What seemed strange to Jimmy was the fact that the police had not been again to the house. He had written a note making reference to Schaffer's letter and his cousin's last words, and he had anticipated the early arrival of the police officers, but they seemed satisfied with the possibility he had suggested, that Gerald might have been delirious at the moment he spoke. The house was strangely empty and Jimmy was as unhappy as he could be. He loafed upstairs to his room and then remembered that Gerald had had a little workroom, a tiny observatory he had built at a time when he was preparing a series of lectures on the moon's rotation.

The priory had a flat roof, and upon this, on Gerald's instructions, there had been built a small hut of galvanized iron. It was empty with the exception of a table, a chair, three or four sheets of dusty paper, and a large telescope on a tripod, which poor Jerry had used for his lunar observations.

“By Jove!” said Jimmy.

It was not any discovery he had made in the hut which had startled him to this exclamation, but the fact that from one of the three windows of the hut he had a fairly clear view of a part of the warden's house. From here, the view dodged two trees and showed at least three windows and a length of parapet of this mysterious lodge. He decided to go down for his glasses and then his eyes lit on the telescope. He dragged the tripod forward and, sitting down at the eyepiece, he focused the instrument upon the house. Such was its high magnification that it brought the lodge so close that Jimmy had the illusion that by putting out his hand he could touch the windows.

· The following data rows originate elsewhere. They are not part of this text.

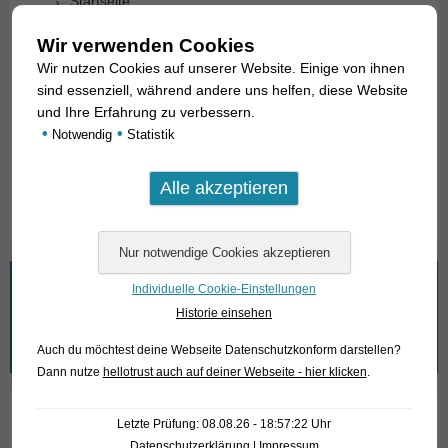
Startseite
Wir über uns
Wir verwenden Cookies
Wir nutzen Cookies auf unserer Website. Einige von ihnen
Fische gesucht
sind essenziell, während andere uns helfen, diese Website
und Ihre Erfahrung zu verbessern.
Leistungen
•
•
Notwendig
Statistik
Anfahrt
Fischarchiv
Wonach suchen Sie?
Individuelle Cookie-Einstellungen
Historie einsehen
Suchen
Auch du möchtest deine Webseite Datenschutzkonform darstellen?
nach:
Dann nutze
hellotrust auch auf deiner Webseite - hier klicken
.
Letzte Prüfung: 08.08.26 - 18:57:22 Uhr
Wir nehmen den Datenschutz ernst!
Datenschutzerklärung
|
Impressum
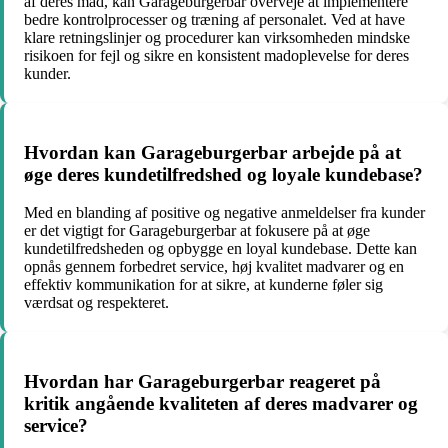
af deres mad, kan Garageburgerbar overveje at implementere
bedre kontrolprocesser og træning af personalet. Ved at have
klare retningslinjer og procedurer kan virksomheden mindske
risikoen for fejl og sikre en konsistent madoplevelse for deres
kunder.
Hvordan kan Garageburgerbar arbejde på at
øge deres kundetilfredshed og loyale kundebase?
Med en blanding af positive og negative anmeldelser fra kunder
er det vigtigt for Garageburgerbar at fokusere på at øge
kundetilfredsheden og opbygge en loyal kundebase. Dette kan
opnås gennem forbedret service, høj kvalitet madvarer og en
effektiv kommunikation for at sikre, at kunderne føler sig
værdsat og respekteret.
Hvordan har Garageburgerbar reageret på
kritik angående kvaliteten af deres madvarer og
service?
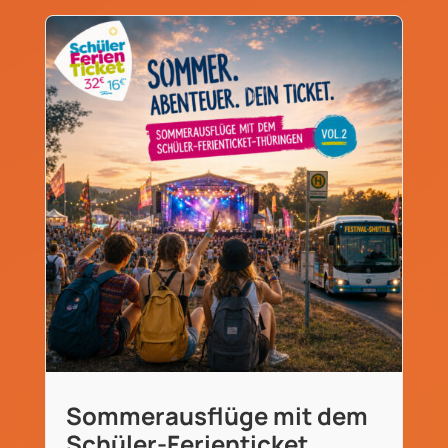
Sommerausflüge mit dem
Schüler-Ferienticket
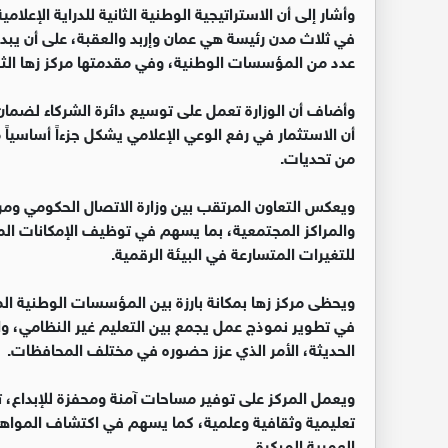
في ثلاث مدن رئيسة هي عمان وإربد والعقبة، على أن يبدأ 
عدد من المؤسسات الوطنية، وفي مقدمتها مركز زها الث
وأضاف أن الوزارة تعمل على توسيع دائرة الشركاء لضمان
أن الاستثمار في رفع الوعي الإعلامي يشكل جزءاً أساسياً 
من تحديات.
ويعكس التعاون المرتقب بين وزارة الاتصال الحكومي ومرك
والمراكز المجتمعية، بما يسهم في توظيف الإمكانات الم
للتغيرات المتسارعة في البيئة الرقمية.
ويحظى مركز زها بمكانة بارزة بين المؤسسات الوطنية ال
في تطوير نموذج عمل يجمع بين التعليم غير النظامي، والأ
الحديثة، الأمر الذي عزز حضوره في مختلف المحافظات.
ويعمل المركز على توفير مساحات آمنة ومحفزة للإبداع، 
تعليمية وثقافية وعلمية، كما يسهم في اكتشاف المواهب 
العمرية المبكرة.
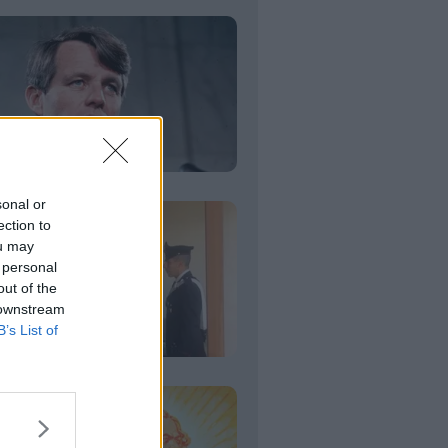
sonal or
ection to
ou may
 personal
out of the
 downstream
B’s List of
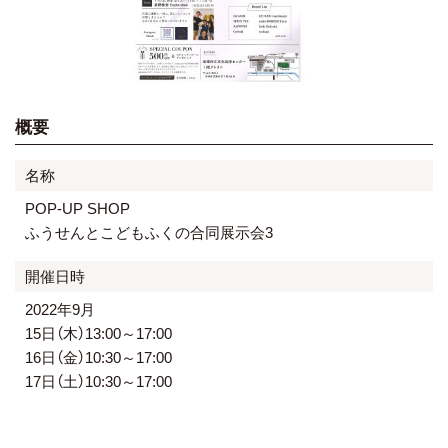
概要
名称
POP-UP SHOP
ふうせんとこどもふくの合同展示会3
開催日時
2022年9月
15日（木）13:00～17:00
16日（金）10:30～17:00
17日（土）10:30～17:00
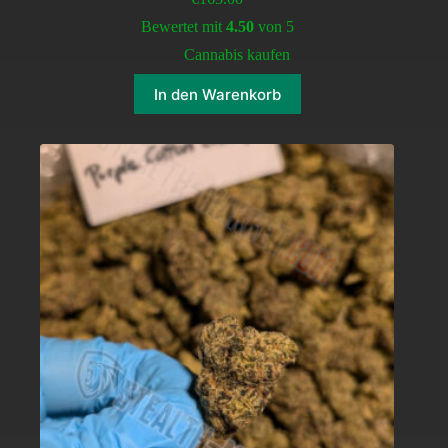
Bewertet mit
4.50
von 5
Cannabis kaufen
In den Warenkorb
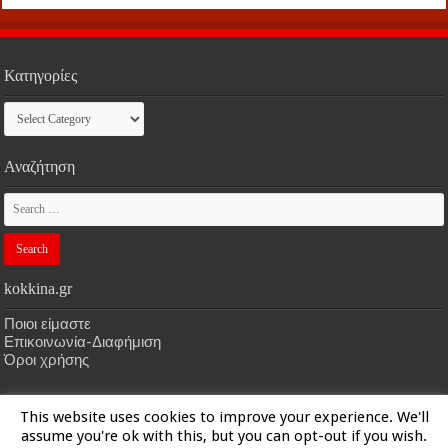
Κατηγορίες
Κατηγορίες
Αναζήτηση
kokkina.gr
Ποιοι είμαστε
Επικοινωνία-Διαφήμιση
Όροι χρήσης
This website uses cookies to improve your experience. We'll
HOME
kokkina.gr
| Designed by
kokkina.gr
assume you're ok with this, but you can opt-out if you wish.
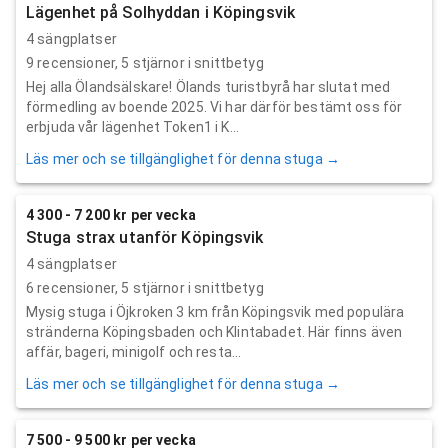
Lägenhet på Solhyddan i Köpingsvik
4 sängplatser
9
recensioner,
5
stjärnor i snittbetyg
Hej alla Ölandsälskare! Ölands turistbyrå har slutat med
förmedling av boende 2025. Vi har därför bestämt oss för
erbjuda vår lägenhet Token1 i K...
Läs mer och se tillgänglighet för denna stuga →
4 300 - 7 200 kr per vecka
Stuga strax utanför Köpingsvik
4 sängplatser
6
recensioner,
5
stjärnor i snittbetyg
Mysig stuga i Öjkroken 3 km från Köpingsvik med populära
stränderna Köpingsbaden och Klintabadet. Här finns även
affär, bageri, minigolf och resta...
Läs mer och se tillgänglighet för denna stuga →
7 500 - 9 500 kr per vecka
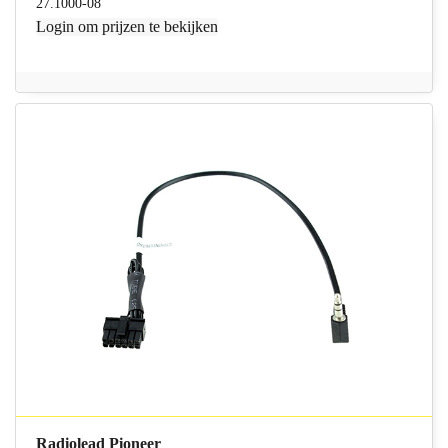
27.1000-08
Login
om prijzen te bekijken
Radiolead Pioneer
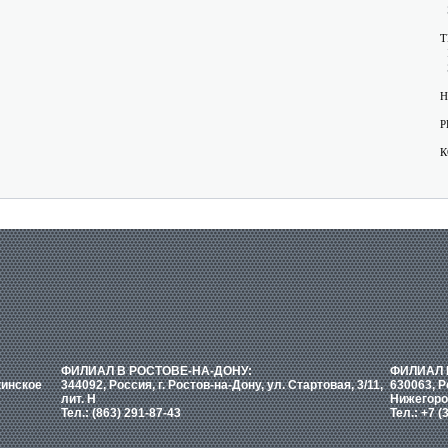
Т
Н
Р
К
ФИЛИАЛ В РОСТОВЕ-НА-ДОНУ:
ФИЛИАЛ 
кинское
344092, Россия, г. Ростов-на-Дону, ул. Стартовая, 3/11,
630063, Р
лит. Н
Нижегоро
Тел.: (863) 291-87-43
Тел.: +7 (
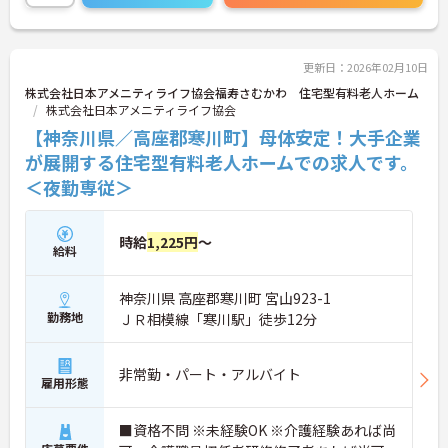
施設形態が豊富なため、キャリアアップの際には
様々な業種での経験を積むこともできます。
ご興味ある方には、面接対策ポイントなど、さらに
詳細をお話しいたしますのでお気軽にご相談くださ
更新日：2026年02月10日
い！
株式会社日本アメニティライフ協会福寿さむかわ 住宅型有料老人ホーム
株式会社日本アメニティライフ協会
【神奈川県／高座郡寒川町】母体安定！大手企業
が展開する住宅型有料老人ホームでの求人です。
＜夜勤専従＞
時給
1,225円
～
給料
神奈川県 高座郡寒川町 宮山923-1
勤務地
ＪＲ相模線「寒川駅」徒歩12分
非常勤・パート・アルバイト
雇用形態
■資格不問 ※未経験OK ※介護経験あれば尚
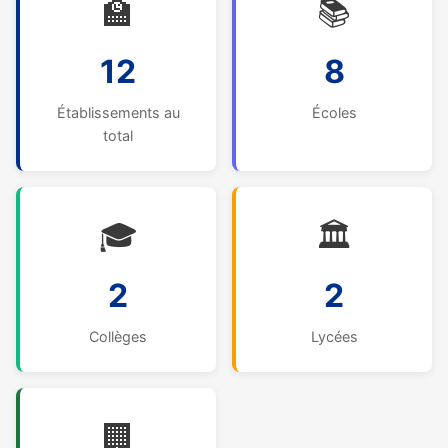
🏫
📚
12
8
Établissements au
Écoles
total
🎓
🏛️
2
2
Collèges
Lycées
🏢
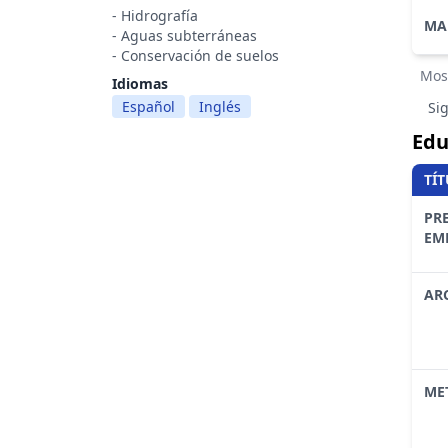
- Hidrografía
MA
- Aguas subterráneas
- Conservación de suelos
Mos
Idiomas
Español
Inglés
Si
Edu
TÍ
PR
EM
ARC
ME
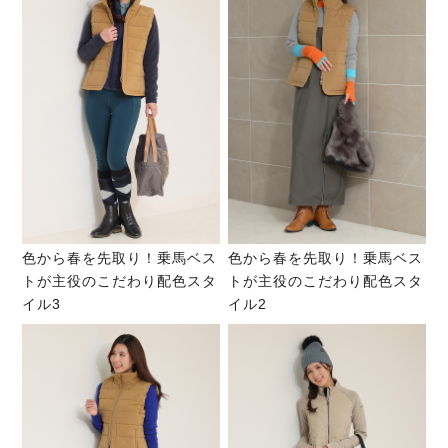
色から春を先取り！乗馬ベス
色から春を先取り！乗馬ベス
トが主役のこだわり配色スタ
トが主役のこだわり配色スタ
イル3
イル2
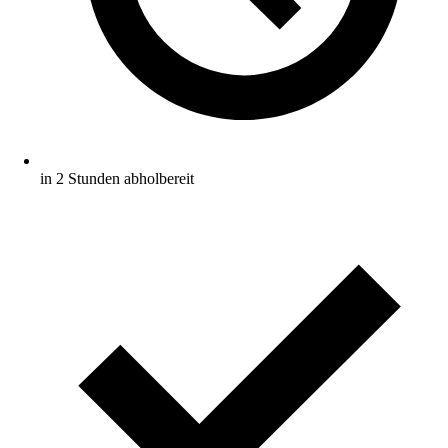
in 2 Stunden abholbereit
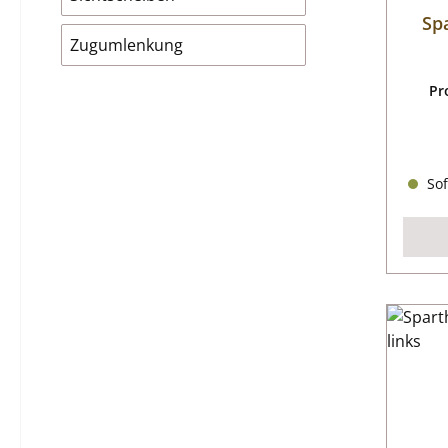
Sp
Zugumlenkung
Pr
Sof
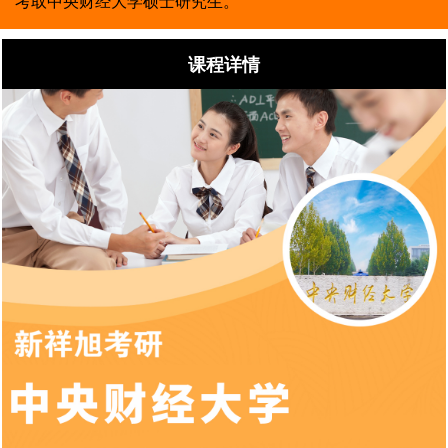
考取中央财经大学硕士研究生。
课程详情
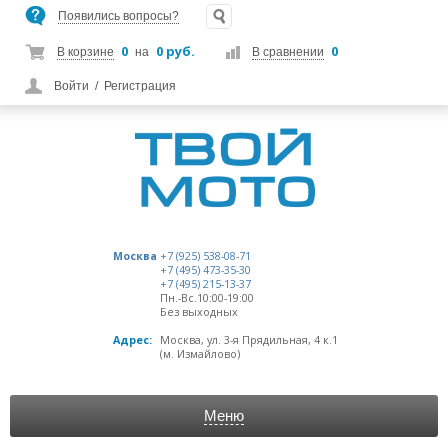
Появились вопросы?
0
0 руб.
0
В корзине
на
В сравнении
Войти
/
Регистрация
Москва
+7 (925) 538-08-71
+7 (495) 473-35-30
+7 (495) 215-13-37
Пн.-Вс.10:00-19:00
Без выходных
Адрес:
Москва, ул. 3-я Прядильная, 4 к.1
(м. Измайлово)
Меню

He got up and cleaned the lenses which were dusty, then came back and carefully scrutinized as much of the building as was visible. One of the windows was open at the top. He wished it were open at the bottom, for in the present state of the light he could not see through the reflecting surfaces of the glass.

He was looking at the window when he saw something that made him jump. Through the silvery reflection, loomed a face. At first it was blurred and indistinct, but as it approached the glass every line and curve of the face was visible. It was the face of Maggerson, the mathematician! He was haggard, untidy, his hair was all awry and a stray lock fell over his forehead, giving him a comically dissolute appearance; but it was Maggerson—staring almost into Jimmy's eyes. Only for a second did it show, and then it vanished as suddenly as it had appeared.